Closed axch closed 7 years ago
Betas with small pseudocounts are useful for forcing boolean models of various stripes into regimes with very peaky posteriors. Very peaky posteriors are useful for debugging the models and one's inference schemes.
Isn't there already a probability type?
The second and third options don't appear to be exclusive.

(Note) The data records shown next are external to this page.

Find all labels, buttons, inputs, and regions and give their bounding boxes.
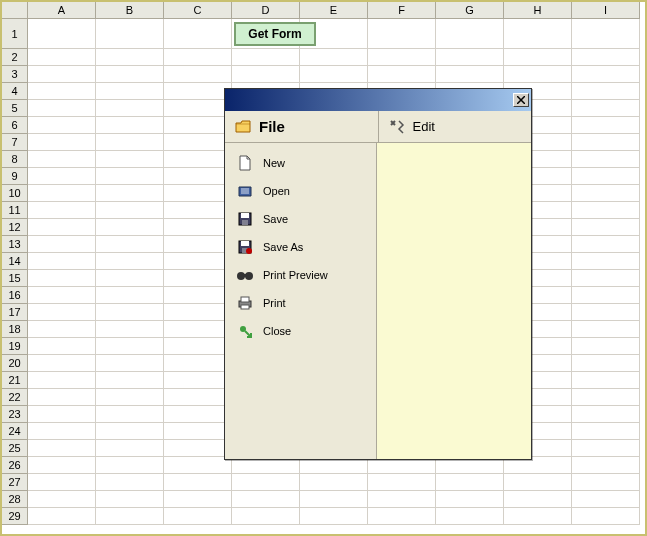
- cell[interactable]: [164, 202, 232, 219]
- cell[interactable]: [96, 117, 164, 134]
- cell[interactable]: [28, 474, 96, 491]
- col-head[interactable]: H: [504, 2, 572, 19]
- cell[interactable]: [96, 151, 164, 168]
- row-head[interactable]: 16: [2, 287, 28, 304]
- cell[interactable]: [28, 100, 96, 117]
- cell[interactable]: [96, 406, 164, 423]
- cell[interactable]: [164, 389, 232, 406]
- row-head[interactable]: 1: [2, 19, 28, 49]
- cell[interactable]: [436, 49, 504, 66]
- cell[interactable]: [96, 219, 164, 236]
- cell[interactable]: [572, 66, 640, 83]
- cell[interactable]: [28, 440, 96, 457]
- row-head[interactable]: 6: [2, 117, 28, 134]
- row-head[interactable]: 20: [2, 355, 28, 372]
- cell[interactable]: [572, 253, 640, 270]
- cell[interactable]: [164, 270, 232, 287]
- cell[interactable]: [28, 304, 96, 321]
- cell[interactable]: [164, 355, 232, 372]
- cell[interactable]: [504, 19, 572, 49]
- titlebar[interactable]: [225, 89, 531, 111]
- cell[interactable]: [164, 66, 232, 83]
- cell[interactable]: [96, 423, 164, 440]
- cell[interactable]: [368, 491, 436, 508]
- cell[interactable]: [96, 168, 164, 185]
- cell[interactable]: [164, 117, 232, 134]
- close-button[interactable]: [513, 93, 529, 107]
- cell[interactable]: [572, 19, 640, 49]
- row-head[interactable]: 18: [2, 321, 28, 338]
- cell[interactable]: [164, 134, 232, 151]
- cell[interactable]: [164, 406, 232, 423]
- cell[interactable]: [504, 508, 572, 525]
- col-head[interactable]: I: [572, 2, 640, 19]
- cell[interactable]: [572, 474, 640, 491]
- cell[interactable]: [572, 202, 640, 219]
- cell[interactable]: [436, 19, 504, 49]
- cell[interactable]: [96, 440, 164, 457]
- menu-close[interactable]: Close: [225, 317, 376, 345]
- cell[interactable]: [28, 49, 96, 66]
- cell[interactable]: [164, 338, 232, 355]
- cell[interactable]: [164, 508, 232, 525]
- cell[interactable]: [368, 49, 436, 66]
- row-head[interactable]: 21: [2, 372, 28, 389]
- cell[interactable]: [572, 151, 640, 168]
- cell[interactable]: [164, 457, 232, 474]
- cell[interactable]: [96, 474, 164, 491]
- cell[interactable]: [232, 508, 300, 525]
- cell[interactable]: [164, 304, 232, 321]
- cell[interactable]: [96, 19, 164, 49]
- row-head[interactable]: 15: [2, 270, 28, 287]
- cell[interactable]: [28, 389, 96, 406]
- cell[interactable]: [28, 508, 96, 525]
- cell[interactable]: [96, 66, 164, 83]
- cell[interactable]: [572, 219, 640, 236]
- cell[interactable]: [572, 134, 640, 151]
- cell[interactable]: [436, 66, 504, 83]
- cell[interactable]: [96, 287, 164, 304]
- cell[interactable]: [96, 491, 164, 508]
- cell[interactable]: [164, 236, 232, 253]
- cell[interactable]: [28, 151, 96, 168]
- cell[interactable]: [28, 270, 96, 287]
- row-head[interactable]: 22: [2, 389, 28, 406]
- cell[interactable]: [572, 491, 640, 508]
- cell[interactable]: [28, 457, 96, 474]
- cell[interactable]: [96, 457, 164, 474]
- cell[interactable]: [572, 304, 640, 321]
- cell[interactable]: [572, 270, 640, 287]
- cell[interactable]: [28, 117, 96, 134]
- row-head[interactable]: 2: [2, 49, 28, 66]
- cell[interactable]: [572, 83, 640, 100]
- row-head[interactable]: 10: [2, 185, 28, 202]
- cell[interactable]: [164, 253, 232, 270]
- cell[interactable]: [28, 185, 96, 202]
- cell[interactable]: [28, 338, 96, 355]
- cell[interactable]: [96, 372, 164, 389]
- col-head[interactable]: A: [28, 2, 96, 19]
- cell[interactable]: [96, 236, 164, 253]
- cell[interactable]: [164, 100, 232, 117]
- cell[interactable]: [96, 49, 164, 66]
- cell[interactable]: [504, 474, 572, 491]
- cell[interactable]: [164, 151, 232, 168]
- row-head[interactable]: 12: [2, 219, 28, 236]
- cell[interactable]: [164, 19, 232, 49]
- row-head[interactable]: 19: [2, 338, 28, 355]
- row-head[interactable]: 9: [2, 168, 28, 185]
- row-head[interactable]: 14: [2, 253, 28, 270]
- cell[interactable]: [232, 474, 300, 491]
- cell[interactable]: [572, 406, 640, 423]
- cell[interactable]: [96, 83, 164, 100]
- cell[interactable]: [28, 253, 96, 270]
- cell[interactable]: [572, 372, 640, 389]
- cell[interactable]: [96, 338, 164, 355]
- col-head[interactable]: D: [232, 2, 300, 19]
- row-head[interactable]: 26: [2, 457, 28, 474]
- cell[interactable]: [300, 49, 368, 66]
- tab-file[interactable]: File: [225, 111, 379, 142]
- cell[interactable]: [96, 202, 164, 219]
- cell[interactable]: [164, 185, 232, 202]
- cell[interactable]: [164, 219, 232, 236]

There is a ProbabilityType
, which (currently) expects its elements to represented as a VentureNumber
between 0 and 1.
It turns out that sampling from logit(Beta(a, b)) is actually quite easy for all values of a and b, because sampling from Beta(a, b) entails computing x/(x + y) for some x and y, which may be not even directly representable but only logarithmically representable themselves, and logit(x/(x + y)) = log x - log y. So we can easily adapt the algorithms
x ~ Gamma(a)
y ~ Gamma(b)
return x/(x + y),
for a > 1 or b > 1, and
u ~ U[0, 1]
v ~ U[0, 1]
x = u^(1/alpha)
y = v^(1/beta)
reject unless x + y <= 1
return x/(x + y)
for a, b <= 1 (Johnk's algorithm), to log-odds space. Full Python sketch:
def logit_beta(prng, alpha, beta):
inf = float('inf')
if alpha == 0 and beta == 0:
return -inf if uniform64(prng) & 1 else +inf
elif alpha == 0:
return +inf
elif beta == 0:
return -inf
elif min(alpha, beta) < 1e-300:
return -inf if uniform_01(prng) < alpha/(alpha + beta) else +inf
if 1 < alpha or 1 < beta:
log_G = standard_loggamma(prng, alpha)
log_H = standard_loggamma(prng, beta)
return log_G - log_H
while True:
u = uniform_01(prng)
v = uniform_01(prng)
log_x = math.log(u)/alpha
log_y = math.log(v)/beta
if logsumexp([log_x, log_y]) <= 0:
return log_x - log_y
Finally, a Bernoulli sampler with a log-odds space weight is also easy -- if p is in direct space and x its corresponding value in log-odds space, then instead of uniform_01() < p, just compute logit(uniform_01()) < x, or uniform_01() < logistic(x). I believe both logit and logistic can be easily computed efficiently with high precision -- I expect the definitions we have in backend/lite/utils.py are good enough.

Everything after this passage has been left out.